Über 100 Jahre Dienst getan
Eindrücklichstes Ausstellungsstück im Pavillon ist die Turbine Nummer 10 des alten Kraftwerks und die dazu gehörenden Steuerungen. Diese Turbine hatte während über hundert Jahren treu und zuverlässig ihren Dienst getan, immer umsichtig geölt und gepflegt von den Maschinisten, deren Aufgabe es war, ein Maximum an Energie aus dem Rheinstrom herauszuholen – das alte Kraftwerk, ein Pionierbau der frühen Industrialisierung, musste vor bald zwanzig Jahren zugunsten eines mehr Strom generierenden neuen Kraftwerks abgebrochen werden.
Stimmungsvoll sind auch die neu zugefügten Erinnerungsstücke aus dem Nachlass der Rathenaus. Zur Verfügung gestellt und arrangiert hat sie Andreas Mossner aus Zürich, einer der Nachfahren der Rathenaus.

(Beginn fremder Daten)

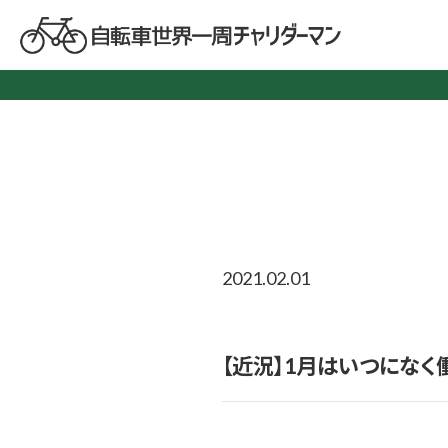
2021.02.01
【近況】1月はいつになく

Zu sehen ist unter anderem das (nachgebaute) Büropult von Emil Rathenau mit dazugehöriger Schirmlampe sowie ein paar Schriftstücke und Filme. Andreas Mossner hat diese Dinge am Freitag symbolisch dem Emil-Rathenau-Darsteller Simon Kuner übergeben.
Am Samstag lud «Energiedienst», die Betreiberin des Pavillons, das breite Publikum zu einer ersten Besichtigung mit Familienführungen ein. Für die Kinder wurde eine Hüpfburg aufgestellt, dazu gab es belegte Brötchen, kühle Getränke und Luftballone. In den vergangenen Jahren hatten insgesamt 76000 Personen den Pavillon besucht. Auch das neue Wasserkraftwerk ist nach der durch Corona bedingten Pause nun wieder regelmässig zu besichtigen.